◆ **Activity**:
In the material below, find the line with "SACROSANCTUM#4" and the line with "Firmaların günümüz koşullarına", then output those two lines and every line between them, exactly.

--- Task material ---

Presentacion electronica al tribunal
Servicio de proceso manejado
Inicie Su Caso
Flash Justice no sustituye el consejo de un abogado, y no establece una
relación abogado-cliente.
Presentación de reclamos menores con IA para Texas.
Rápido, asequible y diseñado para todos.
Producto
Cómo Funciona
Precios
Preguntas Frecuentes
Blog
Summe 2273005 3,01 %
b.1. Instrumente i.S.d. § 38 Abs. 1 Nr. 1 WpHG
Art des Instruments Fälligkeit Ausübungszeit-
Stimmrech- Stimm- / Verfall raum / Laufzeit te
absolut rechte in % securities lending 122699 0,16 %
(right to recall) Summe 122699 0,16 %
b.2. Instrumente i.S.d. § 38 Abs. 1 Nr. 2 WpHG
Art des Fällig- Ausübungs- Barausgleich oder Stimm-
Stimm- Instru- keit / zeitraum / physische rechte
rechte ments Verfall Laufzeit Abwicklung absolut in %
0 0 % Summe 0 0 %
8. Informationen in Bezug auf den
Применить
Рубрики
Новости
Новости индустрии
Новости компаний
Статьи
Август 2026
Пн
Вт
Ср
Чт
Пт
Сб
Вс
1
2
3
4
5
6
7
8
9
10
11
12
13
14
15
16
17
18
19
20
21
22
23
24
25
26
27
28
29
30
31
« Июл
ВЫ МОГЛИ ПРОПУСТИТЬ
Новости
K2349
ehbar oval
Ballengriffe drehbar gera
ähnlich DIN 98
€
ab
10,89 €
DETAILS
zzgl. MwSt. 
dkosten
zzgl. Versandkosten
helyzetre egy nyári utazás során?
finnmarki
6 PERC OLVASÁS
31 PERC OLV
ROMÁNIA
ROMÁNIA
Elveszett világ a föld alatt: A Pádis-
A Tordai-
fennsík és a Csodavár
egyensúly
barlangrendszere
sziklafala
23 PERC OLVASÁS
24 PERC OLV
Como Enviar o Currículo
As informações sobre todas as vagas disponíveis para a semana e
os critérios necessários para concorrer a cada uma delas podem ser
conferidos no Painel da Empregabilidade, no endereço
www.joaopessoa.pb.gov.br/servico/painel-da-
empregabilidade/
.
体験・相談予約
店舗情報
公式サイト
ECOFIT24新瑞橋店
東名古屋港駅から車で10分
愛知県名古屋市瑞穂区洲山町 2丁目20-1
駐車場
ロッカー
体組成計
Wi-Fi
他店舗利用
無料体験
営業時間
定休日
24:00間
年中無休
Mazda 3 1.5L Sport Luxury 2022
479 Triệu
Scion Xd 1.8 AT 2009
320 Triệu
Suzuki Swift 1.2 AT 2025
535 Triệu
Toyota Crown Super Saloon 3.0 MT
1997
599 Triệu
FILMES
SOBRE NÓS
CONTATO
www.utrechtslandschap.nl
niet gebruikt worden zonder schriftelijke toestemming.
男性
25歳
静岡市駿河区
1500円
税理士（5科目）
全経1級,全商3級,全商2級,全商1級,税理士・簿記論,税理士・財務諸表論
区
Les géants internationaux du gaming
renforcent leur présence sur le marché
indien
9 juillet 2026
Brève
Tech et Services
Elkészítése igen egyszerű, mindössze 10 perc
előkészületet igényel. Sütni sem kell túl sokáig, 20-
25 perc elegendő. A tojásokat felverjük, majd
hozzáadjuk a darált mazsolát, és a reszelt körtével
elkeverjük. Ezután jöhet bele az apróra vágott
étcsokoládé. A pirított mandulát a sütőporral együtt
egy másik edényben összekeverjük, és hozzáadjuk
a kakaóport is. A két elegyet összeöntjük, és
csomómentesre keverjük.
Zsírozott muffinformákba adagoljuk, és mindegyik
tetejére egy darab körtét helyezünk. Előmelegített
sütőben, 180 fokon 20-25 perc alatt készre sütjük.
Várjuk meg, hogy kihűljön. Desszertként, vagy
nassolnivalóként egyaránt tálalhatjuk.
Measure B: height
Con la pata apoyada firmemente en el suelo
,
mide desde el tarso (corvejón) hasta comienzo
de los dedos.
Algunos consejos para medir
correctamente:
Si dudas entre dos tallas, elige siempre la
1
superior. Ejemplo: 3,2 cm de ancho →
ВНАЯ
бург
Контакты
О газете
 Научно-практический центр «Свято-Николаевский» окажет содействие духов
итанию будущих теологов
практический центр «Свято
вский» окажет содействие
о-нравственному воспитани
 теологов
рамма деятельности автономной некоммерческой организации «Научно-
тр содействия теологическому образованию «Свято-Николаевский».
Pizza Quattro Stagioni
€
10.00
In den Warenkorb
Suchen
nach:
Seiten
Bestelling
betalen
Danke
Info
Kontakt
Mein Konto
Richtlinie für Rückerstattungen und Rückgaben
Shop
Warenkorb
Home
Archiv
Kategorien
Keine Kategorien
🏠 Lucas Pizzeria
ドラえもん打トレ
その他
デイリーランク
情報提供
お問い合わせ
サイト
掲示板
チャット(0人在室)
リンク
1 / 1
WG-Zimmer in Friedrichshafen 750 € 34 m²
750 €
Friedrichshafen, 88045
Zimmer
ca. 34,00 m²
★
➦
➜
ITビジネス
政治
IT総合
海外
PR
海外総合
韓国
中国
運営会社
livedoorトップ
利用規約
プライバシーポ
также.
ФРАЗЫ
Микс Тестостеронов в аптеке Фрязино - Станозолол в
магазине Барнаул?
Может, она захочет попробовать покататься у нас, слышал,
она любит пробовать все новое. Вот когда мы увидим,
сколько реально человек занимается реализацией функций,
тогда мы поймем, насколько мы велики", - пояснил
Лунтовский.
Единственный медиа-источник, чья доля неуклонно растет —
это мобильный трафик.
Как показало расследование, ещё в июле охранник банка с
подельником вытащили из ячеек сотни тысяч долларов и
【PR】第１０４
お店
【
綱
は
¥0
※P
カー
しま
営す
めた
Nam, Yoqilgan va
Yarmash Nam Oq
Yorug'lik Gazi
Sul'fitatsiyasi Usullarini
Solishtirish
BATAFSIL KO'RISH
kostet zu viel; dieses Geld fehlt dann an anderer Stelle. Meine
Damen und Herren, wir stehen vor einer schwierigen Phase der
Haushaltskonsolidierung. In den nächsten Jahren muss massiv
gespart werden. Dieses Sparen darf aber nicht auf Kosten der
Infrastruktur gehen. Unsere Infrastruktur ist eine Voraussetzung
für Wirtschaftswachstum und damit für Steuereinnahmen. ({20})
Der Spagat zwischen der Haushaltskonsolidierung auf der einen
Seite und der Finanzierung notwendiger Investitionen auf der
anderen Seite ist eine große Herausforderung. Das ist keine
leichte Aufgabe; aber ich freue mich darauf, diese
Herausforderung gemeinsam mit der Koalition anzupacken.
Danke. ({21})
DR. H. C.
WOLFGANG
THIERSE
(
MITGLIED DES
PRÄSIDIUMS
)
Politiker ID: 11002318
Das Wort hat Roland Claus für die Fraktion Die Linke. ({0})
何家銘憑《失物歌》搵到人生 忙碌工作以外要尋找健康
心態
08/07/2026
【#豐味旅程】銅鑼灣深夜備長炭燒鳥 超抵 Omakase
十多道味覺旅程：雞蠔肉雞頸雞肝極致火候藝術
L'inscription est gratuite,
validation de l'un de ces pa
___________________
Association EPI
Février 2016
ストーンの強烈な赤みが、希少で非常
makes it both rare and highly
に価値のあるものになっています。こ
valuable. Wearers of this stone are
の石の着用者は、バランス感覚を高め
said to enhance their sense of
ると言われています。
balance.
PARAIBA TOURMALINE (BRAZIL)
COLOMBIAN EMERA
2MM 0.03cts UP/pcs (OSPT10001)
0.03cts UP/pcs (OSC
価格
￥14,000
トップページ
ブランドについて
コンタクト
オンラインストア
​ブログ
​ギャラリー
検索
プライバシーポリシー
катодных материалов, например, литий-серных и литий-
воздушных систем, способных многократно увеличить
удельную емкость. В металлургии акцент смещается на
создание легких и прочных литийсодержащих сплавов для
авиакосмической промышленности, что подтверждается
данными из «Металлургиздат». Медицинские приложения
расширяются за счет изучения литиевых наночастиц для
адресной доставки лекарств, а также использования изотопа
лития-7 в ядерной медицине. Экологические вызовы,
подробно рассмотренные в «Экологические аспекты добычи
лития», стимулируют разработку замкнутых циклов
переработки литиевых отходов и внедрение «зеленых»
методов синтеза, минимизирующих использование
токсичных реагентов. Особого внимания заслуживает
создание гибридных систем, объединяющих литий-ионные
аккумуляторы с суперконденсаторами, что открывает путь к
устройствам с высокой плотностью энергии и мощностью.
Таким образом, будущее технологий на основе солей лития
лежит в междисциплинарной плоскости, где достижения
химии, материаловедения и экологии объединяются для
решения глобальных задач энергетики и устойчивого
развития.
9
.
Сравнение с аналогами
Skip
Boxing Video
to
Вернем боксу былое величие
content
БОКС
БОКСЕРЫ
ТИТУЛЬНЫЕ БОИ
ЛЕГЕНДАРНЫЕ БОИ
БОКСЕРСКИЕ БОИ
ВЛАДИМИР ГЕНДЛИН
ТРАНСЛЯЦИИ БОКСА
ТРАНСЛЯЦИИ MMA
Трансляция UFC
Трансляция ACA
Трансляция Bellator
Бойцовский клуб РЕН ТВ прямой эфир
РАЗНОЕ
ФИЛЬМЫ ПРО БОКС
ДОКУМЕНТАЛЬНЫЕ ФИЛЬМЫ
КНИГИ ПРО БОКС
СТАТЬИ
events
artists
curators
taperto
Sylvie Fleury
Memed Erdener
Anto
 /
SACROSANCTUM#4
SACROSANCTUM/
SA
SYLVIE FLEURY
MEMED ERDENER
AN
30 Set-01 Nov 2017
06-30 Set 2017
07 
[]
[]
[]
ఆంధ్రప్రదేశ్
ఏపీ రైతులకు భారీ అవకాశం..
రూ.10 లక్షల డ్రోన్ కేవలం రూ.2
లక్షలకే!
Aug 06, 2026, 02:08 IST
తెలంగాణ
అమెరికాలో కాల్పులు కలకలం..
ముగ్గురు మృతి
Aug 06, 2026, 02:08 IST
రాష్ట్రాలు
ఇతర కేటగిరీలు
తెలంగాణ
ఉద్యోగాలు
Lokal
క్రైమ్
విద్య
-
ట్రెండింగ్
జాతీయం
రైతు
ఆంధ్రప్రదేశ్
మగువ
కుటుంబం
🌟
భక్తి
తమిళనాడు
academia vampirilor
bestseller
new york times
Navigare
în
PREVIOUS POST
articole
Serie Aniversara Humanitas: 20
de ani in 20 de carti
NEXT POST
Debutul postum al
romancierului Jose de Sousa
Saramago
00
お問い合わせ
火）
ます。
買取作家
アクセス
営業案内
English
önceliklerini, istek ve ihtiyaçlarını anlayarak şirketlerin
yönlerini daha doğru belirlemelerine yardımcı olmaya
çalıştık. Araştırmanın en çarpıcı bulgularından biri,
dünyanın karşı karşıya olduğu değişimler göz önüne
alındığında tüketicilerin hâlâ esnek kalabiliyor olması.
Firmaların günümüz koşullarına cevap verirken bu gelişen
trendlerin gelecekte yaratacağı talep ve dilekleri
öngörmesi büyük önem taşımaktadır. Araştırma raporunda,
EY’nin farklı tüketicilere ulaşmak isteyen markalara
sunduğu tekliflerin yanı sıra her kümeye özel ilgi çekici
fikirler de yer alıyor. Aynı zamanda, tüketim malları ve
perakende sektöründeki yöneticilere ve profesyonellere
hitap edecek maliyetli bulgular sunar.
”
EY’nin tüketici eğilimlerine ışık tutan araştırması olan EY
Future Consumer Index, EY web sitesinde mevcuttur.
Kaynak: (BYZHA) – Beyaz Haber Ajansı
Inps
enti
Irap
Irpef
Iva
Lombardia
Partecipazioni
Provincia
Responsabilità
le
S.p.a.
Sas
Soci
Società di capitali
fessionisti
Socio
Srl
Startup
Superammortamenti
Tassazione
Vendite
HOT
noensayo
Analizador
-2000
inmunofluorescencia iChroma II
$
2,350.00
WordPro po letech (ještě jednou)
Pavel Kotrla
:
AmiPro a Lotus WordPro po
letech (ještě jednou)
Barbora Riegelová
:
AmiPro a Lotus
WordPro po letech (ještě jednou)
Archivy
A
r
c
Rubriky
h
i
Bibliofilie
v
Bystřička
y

---

◆ **Solution for this exercise**:
SACROSANCTUM#4
SACROSANCTUM/
SA
SYLVIE FLEURY
MEMED ERDENER
AN
30 Set-01 Nov 2017
06-30 Set 2017
07 
[]
[]
[]
ఆంధ్రప్రదేశ్
ఏపీ రైతులకు భారీ అవకాశం..
రూ.10 లక్షల డ్రోన్ కేవలం రూ.2
లక్షలకే!
Aug 06, 2026, 02:08 IST
తెలంగాణ
అమెరికాలో కాల్పులు కలకలం..
ముగ్గురు మృతి
Aug 06, 2026, 02:08 IST
రాష్ట్రాలు
ఇతర కేటగిరీలు
తెలంగాణ
ఉద్యోగాలు
Lokal
క్రైమ్
విద్య
-
ట్రెండింగ్
జాతీయం
రైతు
ఆంధ్రప్రదేశ్
మగువ
కుటుంబం
🌟
భక్తి
తమిళనాడు
academia vampirilor
bestseller
new york times
Navigare
în
PREVIOUS POST
articole
Serie Aniversara Humanitas: 20
de ani in 20 de carti
NEXT POST
Debutul postum al
romancierului Jose de Sousa
Saramago
00
お問い合わせ
火）
ます。
買取作家
アクセス
営業案内
English
önceliklerini, istek ve ihtiyaçlarını anlayarak şirketlerin
yönlerini daha doğru belirlemelerine yardımcı olmaya
çalıştık. Araştırmanın en çarpıcı bulgularından biri,
dünyanın karşı karşıya olduğu değişimler göz önüne
alındığında tüketicilerin hâlâ esnek kalabiliyor olması.
Firmaların günümüz koşullarına cevap verirken bu gelişen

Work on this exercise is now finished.